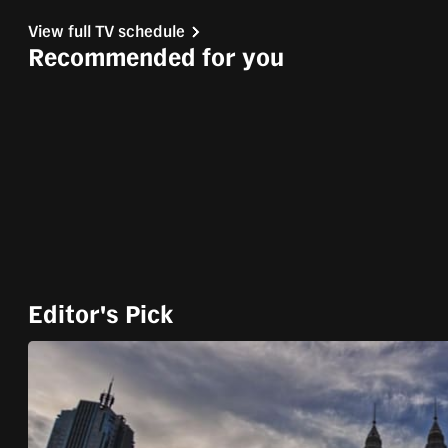
Stream
LIVE
Pause
Unmute
fast,
View full TV schedule
Type
secure
Recommended for you
and
the
best
it
can
possibly
be.
To
Editor's Pick
continue,
upgrade
to
a
supported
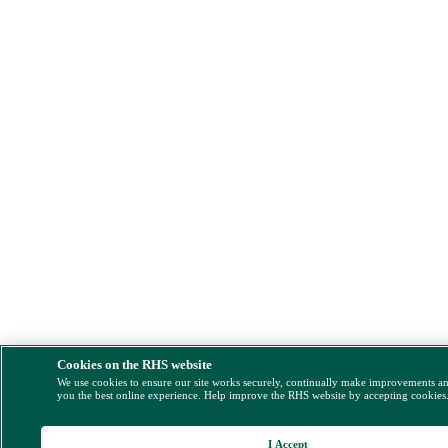
Cookies on the RHS website
We use cookies to ensure our site works securely, continually make improvements a
you the best online experience. Help improve the RHS website by accepting cookies
I Accept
· · · · ·
> Your instructions
Could you show every line of the listing that holds the string "best"?

> Answer box
best
you the best online experience. Help improve the RHS website by accepting cookies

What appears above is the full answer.